Hasil Pencarian  ::  Simpan CSV :: Kembali

Hasil Pencarian

Ditemukan 3 dokumen yang sesuai dengan query
cover
Pakpahan, Muchtar
"Suku Batak adalah salah satu suku yang mendiami Pulau Sumatera. Secara geografis, suku Batak diapit oleh.suku Aceh di sebelah Utara, dan Minangkabau di sebelah Selatan. Menurut sejarah, asal-usul suku Batak berasal dari India. Namun belum ada penelitian Anthropologi yang mendalam mengenai kedatangan orang Batak pertama ke Sumatera. Keadaan sekarang ini, daerah asal tempat tinggal suku Batak di Sumatera, berada di wilayah dataran tinggi pada ketinggian 500 meter di atas permukaan laut.
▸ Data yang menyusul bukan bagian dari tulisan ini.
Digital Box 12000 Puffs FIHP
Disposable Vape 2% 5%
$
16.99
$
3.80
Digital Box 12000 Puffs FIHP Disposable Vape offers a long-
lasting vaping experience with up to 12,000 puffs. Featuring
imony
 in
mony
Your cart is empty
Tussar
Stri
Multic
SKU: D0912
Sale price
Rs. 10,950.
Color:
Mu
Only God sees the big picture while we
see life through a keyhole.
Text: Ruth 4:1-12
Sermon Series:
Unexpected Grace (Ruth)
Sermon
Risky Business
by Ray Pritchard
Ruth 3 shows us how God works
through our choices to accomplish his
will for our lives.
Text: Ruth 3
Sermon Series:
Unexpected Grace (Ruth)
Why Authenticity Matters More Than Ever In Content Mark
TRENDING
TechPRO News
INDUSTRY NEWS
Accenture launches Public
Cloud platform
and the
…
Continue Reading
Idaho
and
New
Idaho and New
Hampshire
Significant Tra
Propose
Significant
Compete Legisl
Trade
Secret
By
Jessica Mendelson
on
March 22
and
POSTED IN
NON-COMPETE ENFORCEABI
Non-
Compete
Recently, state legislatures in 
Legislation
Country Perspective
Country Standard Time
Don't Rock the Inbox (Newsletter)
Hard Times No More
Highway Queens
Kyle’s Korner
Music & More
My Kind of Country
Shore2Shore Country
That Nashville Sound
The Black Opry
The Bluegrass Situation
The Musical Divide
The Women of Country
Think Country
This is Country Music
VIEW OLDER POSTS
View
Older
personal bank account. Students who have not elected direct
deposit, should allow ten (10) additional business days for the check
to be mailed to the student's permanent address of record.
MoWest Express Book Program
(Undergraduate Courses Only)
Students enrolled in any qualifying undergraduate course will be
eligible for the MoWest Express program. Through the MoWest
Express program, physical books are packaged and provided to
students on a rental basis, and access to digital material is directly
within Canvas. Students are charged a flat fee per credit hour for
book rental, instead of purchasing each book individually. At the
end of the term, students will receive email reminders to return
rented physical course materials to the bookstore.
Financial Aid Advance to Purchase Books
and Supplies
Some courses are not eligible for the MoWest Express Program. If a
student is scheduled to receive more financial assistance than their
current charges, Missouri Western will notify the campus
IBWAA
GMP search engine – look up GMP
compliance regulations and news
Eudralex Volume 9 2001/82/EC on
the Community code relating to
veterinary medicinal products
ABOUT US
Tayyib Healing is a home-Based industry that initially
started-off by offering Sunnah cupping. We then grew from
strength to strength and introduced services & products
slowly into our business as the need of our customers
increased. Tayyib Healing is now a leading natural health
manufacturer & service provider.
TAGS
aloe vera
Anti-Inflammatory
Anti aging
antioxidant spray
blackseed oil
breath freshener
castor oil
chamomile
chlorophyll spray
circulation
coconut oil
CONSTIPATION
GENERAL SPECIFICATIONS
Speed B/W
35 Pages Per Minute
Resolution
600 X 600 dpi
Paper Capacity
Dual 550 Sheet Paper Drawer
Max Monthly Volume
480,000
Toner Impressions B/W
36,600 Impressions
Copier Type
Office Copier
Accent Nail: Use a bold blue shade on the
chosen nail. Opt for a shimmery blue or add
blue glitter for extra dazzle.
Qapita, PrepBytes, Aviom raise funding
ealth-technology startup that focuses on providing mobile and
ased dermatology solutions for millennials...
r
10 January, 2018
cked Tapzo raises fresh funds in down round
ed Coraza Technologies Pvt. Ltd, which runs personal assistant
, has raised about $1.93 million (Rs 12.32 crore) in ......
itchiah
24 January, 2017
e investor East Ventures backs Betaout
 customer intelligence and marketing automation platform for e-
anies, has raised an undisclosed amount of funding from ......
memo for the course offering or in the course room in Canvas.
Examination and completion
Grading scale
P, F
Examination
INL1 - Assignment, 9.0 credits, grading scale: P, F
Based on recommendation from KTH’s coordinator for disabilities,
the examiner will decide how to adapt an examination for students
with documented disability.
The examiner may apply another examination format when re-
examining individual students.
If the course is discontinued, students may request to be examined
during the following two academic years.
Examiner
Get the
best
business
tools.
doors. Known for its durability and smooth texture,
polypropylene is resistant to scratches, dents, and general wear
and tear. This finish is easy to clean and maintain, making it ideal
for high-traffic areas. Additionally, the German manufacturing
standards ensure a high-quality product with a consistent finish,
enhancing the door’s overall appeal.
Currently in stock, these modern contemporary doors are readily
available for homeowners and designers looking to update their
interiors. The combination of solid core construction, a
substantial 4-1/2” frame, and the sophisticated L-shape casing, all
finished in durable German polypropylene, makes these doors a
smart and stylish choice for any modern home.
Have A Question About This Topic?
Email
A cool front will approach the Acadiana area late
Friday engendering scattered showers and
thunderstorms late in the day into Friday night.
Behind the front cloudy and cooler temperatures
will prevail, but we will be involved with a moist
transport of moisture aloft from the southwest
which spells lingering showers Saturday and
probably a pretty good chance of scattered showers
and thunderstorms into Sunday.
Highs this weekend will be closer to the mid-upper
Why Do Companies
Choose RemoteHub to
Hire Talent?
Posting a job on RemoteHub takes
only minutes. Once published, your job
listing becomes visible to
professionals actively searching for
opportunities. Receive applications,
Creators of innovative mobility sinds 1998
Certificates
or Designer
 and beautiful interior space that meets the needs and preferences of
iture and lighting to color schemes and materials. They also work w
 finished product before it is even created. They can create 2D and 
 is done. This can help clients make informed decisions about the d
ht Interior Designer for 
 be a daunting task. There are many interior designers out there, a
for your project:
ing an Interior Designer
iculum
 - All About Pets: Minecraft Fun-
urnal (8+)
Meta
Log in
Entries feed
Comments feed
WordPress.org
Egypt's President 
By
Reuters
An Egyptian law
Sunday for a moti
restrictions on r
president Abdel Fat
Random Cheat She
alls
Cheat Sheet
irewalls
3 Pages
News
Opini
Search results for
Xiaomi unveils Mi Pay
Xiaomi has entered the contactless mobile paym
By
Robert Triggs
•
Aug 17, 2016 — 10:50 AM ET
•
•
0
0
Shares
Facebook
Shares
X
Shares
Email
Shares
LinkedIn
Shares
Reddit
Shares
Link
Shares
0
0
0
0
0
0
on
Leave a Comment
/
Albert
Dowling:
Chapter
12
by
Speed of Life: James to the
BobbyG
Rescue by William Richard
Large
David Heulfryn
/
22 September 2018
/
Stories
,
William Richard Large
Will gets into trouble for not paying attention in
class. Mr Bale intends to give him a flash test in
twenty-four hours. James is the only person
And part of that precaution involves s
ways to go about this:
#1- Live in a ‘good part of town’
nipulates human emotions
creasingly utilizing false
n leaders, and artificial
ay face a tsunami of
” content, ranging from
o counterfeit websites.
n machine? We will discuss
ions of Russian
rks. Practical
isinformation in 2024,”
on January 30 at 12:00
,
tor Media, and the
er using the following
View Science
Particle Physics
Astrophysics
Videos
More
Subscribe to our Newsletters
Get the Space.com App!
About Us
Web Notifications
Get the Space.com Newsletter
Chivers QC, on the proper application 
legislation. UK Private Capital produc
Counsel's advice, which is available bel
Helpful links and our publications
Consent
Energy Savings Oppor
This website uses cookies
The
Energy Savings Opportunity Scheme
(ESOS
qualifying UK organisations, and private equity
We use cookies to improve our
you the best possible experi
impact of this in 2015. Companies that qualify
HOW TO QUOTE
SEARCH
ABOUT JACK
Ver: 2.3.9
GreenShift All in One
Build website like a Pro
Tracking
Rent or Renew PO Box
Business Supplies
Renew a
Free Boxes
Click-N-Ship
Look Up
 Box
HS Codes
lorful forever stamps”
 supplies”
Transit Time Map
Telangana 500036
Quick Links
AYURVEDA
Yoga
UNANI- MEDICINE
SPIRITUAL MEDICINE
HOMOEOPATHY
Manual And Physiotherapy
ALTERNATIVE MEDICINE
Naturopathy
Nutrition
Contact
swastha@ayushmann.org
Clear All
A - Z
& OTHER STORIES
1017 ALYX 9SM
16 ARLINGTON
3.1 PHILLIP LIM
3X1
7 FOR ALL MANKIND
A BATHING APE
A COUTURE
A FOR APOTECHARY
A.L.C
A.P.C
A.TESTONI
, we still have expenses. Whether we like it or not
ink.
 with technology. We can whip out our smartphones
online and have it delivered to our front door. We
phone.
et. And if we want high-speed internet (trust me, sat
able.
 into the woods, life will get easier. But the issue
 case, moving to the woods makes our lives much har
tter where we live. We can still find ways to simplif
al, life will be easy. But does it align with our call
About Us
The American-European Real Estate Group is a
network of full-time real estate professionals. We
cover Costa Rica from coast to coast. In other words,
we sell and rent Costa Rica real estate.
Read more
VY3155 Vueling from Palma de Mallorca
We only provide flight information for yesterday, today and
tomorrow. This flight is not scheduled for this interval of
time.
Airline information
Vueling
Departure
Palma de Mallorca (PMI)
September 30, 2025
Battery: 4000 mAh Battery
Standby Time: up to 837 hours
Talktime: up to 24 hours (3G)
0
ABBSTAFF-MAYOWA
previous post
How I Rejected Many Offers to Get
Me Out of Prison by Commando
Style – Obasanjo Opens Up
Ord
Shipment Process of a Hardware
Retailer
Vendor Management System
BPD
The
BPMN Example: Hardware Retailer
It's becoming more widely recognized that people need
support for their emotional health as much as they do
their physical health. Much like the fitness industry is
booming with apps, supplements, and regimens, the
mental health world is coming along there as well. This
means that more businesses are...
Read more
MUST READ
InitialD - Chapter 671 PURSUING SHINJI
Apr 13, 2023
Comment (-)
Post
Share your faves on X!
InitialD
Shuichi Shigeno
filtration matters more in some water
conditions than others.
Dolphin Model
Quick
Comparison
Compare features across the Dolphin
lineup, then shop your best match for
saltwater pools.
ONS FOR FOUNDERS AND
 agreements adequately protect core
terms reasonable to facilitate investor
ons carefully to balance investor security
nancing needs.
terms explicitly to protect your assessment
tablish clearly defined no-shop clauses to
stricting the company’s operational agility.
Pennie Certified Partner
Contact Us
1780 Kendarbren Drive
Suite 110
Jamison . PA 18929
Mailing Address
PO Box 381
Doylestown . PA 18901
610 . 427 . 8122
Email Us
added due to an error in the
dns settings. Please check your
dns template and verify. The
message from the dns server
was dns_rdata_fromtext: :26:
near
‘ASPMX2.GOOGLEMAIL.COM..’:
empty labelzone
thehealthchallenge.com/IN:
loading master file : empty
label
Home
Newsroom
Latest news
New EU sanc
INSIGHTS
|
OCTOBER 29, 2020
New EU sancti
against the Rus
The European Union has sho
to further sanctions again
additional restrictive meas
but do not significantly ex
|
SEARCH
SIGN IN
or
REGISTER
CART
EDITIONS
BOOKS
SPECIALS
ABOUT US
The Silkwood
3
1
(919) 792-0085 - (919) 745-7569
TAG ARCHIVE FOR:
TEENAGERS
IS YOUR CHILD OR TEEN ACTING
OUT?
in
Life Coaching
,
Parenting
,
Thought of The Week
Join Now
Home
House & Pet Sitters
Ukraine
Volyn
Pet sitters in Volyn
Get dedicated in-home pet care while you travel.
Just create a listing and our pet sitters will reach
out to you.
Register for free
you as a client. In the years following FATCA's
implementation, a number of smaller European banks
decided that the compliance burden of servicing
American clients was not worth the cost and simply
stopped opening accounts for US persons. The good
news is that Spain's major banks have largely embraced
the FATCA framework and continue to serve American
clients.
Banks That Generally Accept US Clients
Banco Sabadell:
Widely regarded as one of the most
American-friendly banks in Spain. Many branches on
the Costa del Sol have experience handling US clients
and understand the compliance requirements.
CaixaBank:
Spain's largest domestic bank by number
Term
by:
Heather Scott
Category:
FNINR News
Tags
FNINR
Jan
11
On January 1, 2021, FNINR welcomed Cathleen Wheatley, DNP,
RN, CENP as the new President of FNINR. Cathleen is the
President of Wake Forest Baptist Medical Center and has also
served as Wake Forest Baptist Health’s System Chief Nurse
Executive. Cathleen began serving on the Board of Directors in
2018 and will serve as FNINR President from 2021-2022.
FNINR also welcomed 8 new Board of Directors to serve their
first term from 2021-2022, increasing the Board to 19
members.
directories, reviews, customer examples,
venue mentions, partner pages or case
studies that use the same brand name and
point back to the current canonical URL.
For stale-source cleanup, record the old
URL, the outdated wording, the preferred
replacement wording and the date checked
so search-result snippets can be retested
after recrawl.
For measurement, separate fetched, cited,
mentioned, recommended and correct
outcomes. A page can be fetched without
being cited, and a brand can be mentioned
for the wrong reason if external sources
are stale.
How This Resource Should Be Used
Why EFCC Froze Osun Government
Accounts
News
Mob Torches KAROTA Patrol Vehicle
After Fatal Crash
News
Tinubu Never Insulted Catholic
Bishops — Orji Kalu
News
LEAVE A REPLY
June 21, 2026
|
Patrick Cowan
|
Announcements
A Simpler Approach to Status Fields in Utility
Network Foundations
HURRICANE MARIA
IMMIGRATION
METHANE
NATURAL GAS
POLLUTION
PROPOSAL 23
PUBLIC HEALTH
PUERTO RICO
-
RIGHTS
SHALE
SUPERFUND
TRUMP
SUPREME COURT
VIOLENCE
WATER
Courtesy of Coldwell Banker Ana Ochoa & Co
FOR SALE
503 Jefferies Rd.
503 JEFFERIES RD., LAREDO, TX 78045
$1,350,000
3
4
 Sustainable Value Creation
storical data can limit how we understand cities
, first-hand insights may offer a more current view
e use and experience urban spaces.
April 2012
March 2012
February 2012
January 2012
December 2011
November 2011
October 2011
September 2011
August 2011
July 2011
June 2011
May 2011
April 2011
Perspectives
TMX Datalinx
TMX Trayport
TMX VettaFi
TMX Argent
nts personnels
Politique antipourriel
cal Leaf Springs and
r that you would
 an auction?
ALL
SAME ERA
Pusat-pusat asal tempat tinggal itu secara geografis terletak di Propinsi Daerah tingkat I Sumatera Utara, di Kabupaten Daerah tingkat II: Tanah Karo, Simalungun, Dairi, Tapanuli Utara, Tapanuli Tengah, dan Tapanuli Selatan.
Suku Batak masih dapat dikelompokkan ke dalam beberapa sub-suku. Ada penulis yang mengklasifikasikan suku Batak terdiri dari: Karo, Simalungun, Pakpak, Sipirok-Mandailing, dan Toba. Yang tergolong ke dalam pendapat ini adalah J.C. Vergouwen dan Heiman Billy Situmorang. Kelompok penulis lain berpendapat, selain yang disebutkan tadi (Karo, Simalungun, Pakpak, Sipirok-Mandailing, dan Toba), masih ikut tergolong ke dalamnya Gayo-Alas yang berdiam di Propinsi Aceh. Yang tergolong ke dalam pendapat ini adalah Batara Sangti dan Nalom Siahaan.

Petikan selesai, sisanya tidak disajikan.